4) Who do you follow on Twitter and why? Give us a couple specific accounts.
Oh man. I spend way too much time on Twitter and follow way too many people.
Some of my favorite web people on Twitter:
- Eric Meyer (@meyerweb) – Web standards, and a lot more. I think about his “Designing for Crisis” talk and the Design for Real Life book he wrote with Sara Wachter-Boettcher all the time.
- Sara Soueidan (@SaraSoueidan) – A wealth of knowledge and ideas, including/especially CSS, SVG, and accessibility.
- Jen Simmons (@jensimmons) – Regularly makes me think harder about the design choices I’m making.
Some of my favorite non-web people on Twitter:
- Zeynep Tufekci (@zeynep) – Great perspective on digital communication and how society interacts with the technology we create.

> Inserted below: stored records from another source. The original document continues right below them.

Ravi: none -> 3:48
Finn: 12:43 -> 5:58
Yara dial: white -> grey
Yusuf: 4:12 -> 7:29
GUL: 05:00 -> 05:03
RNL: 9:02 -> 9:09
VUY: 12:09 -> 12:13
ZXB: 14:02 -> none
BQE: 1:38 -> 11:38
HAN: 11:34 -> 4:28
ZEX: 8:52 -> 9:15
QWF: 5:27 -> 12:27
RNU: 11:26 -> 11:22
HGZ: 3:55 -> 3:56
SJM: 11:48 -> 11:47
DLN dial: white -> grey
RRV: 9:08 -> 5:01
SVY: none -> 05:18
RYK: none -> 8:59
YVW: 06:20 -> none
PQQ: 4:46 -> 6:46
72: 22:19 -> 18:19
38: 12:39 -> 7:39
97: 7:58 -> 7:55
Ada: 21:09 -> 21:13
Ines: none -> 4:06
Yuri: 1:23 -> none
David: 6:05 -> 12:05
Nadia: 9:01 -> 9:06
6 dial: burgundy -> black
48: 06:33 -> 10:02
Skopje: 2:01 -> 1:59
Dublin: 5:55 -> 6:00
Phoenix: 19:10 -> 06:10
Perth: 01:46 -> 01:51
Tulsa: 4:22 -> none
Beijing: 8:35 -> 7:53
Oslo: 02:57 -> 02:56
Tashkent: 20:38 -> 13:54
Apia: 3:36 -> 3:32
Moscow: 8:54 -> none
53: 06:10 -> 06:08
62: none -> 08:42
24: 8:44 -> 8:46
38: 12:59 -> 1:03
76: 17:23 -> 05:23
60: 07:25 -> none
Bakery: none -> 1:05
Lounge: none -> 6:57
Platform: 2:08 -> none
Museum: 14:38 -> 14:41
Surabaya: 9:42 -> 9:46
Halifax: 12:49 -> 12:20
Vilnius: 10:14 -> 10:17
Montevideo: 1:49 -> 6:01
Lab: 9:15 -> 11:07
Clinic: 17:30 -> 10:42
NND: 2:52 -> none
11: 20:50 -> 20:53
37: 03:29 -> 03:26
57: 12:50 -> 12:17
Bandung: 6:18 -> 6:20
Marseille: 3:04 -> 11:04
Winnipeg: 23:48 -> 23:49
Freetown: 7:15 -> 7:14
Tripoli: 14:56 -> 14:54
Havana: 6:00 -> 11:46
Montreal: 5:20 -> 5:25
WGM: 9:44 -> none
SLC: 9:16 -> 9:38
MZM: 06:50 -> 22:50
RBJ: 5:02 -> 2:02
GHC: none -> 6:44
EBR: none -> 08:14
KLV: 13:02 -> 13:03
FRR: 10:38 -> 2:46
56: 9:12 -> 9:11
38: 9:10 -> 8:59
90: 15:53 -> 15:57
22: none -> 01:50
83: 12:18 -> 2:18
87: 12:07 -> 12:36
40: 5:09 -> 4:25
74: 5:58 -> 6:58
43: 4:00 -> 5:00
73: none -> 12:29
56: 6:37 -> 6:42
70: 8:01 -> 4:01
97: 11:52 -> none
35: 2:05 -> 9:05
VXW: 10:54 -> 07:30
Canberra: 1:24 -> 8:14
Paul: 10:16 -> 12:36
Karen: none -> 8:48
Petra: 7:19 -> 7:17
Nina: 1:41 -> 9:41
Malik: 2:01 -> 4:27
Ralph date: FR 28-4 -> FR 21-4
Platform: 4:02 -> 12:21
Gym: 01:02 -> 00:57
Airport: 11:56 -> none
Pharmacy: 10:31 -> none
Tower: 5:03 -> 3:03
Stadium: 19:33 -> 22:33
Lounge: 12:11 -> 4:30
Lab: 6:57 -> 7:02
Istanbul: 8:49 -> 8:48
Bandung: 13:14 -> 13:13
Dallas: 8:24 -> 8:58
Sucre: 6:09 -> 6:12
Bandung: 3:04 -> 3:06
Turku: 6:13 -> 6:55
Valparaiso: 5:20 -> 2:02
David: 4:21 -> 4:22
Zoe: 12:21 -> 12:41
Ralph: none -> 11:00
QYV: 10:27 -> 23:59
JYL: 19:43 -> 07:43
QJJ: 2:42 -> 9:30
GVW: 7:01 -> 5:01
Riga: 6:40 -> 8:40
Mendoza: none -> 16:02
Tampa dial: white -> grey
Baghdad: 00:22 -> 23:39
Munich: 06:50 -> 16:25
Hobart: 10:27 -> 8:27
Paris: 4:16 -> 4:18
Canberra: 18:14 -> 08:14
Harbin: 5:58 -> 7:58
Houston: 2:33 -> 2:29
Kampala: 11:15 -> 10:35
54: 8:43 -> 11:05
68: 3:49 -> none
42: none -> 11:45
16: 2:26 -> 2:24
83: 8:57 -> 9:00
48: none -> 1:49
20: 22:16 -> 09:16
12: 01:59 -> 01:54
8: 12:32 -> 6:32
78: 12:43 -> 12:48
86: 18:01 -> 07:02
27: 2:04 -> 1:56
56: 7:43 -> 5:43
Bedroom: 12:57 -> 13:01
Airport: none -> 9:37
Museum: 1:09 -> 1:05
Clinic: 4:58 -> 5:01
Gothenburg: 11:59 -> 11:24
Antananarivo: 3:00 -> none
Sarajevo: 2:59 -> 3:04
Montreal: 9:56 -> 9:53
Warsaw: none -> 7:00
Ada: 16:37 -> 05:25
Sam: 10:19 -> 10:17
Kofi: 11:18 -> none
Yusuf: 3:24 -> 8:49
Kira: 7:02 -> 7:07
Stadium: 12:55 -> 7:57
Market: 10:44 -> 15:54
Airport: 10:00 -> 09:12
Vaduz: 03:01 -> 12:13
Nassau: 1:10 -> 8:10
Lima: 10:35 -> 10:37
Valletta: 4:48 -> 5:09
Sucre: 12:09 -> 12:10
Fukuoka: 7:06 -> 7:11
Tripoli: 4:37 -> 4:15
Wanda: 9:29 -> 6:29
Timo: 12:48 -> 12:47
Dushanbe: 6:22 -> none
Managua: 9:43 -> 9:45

- Ryan North (@ryanqnorth) – The Unbeatable Squirrel Girl may be one of the most important contributions to Western literature of the last decade. Also, one time he live-tweeted getting stuck in a hole.
- Ed Yong (@edyong209) – Sets the standard for what science writing can be.
Some people who don’t tweet often anymore but I still follow because some day, if they start tweeting again, I know it will be worth it:
- Teju Cole (@tejucole) – Was hooked by his “small fates” tweets a few years ago.
- Ta-Nehisi Coates (@tanehisicoates) – If I ever write anything half as eloquent and insightful as what he writes, I’ll be ecstatic.
Why do you ♥️ WPCampus?
We have a pretty small team, so at work, many of the people I interact with don’t have the experience or the background knowledge to understand the details of building websites with WordPress—what’s interesting, important, easy, difficult, etc.
Outside work, the web development people I talk to at conferences or meetups often don’t really understand the higher ed dynamic. It’s not a big corporation, and it’s definitely not K-12. But it’s got some of the best and worst parts of both, plus this whole other higher ed culture thing that’s hard to explain. People tend to misjudge the scale of what we do, both technically and organizationally.
At WPCampus, I don’t have to explain any of that. It’s a pretty amazing feeling to talk to people who understand what’s hard about what you do, and also understand why it’s special.
If someone designed a wapuu for you, what would it look like?
Lately I’ve been feeling a lot like Sleepy WordCamp Wapuu. But my wapuu would wear mortarboard like the eduwapuu and be holding a studio mic because oh my goodness, I can’t believe I forgot to mention the WPCampus Podcast until question #6! Which you should listen to! And be a guest on! Because I’m the host! And I’d like to talk to you!
What WordPress, or other, tool can you not live without?
I would be totally lost without GitHub. And GitHub Updater. We’re moving away from GitHub Updater and toward a homegrown tool that folks in our engineering school built, but I don’t know how I’d do my job without some way of deploying code from GitHub to our sites, and then quickly reverting back to a stable version when I realize my changes broke everything.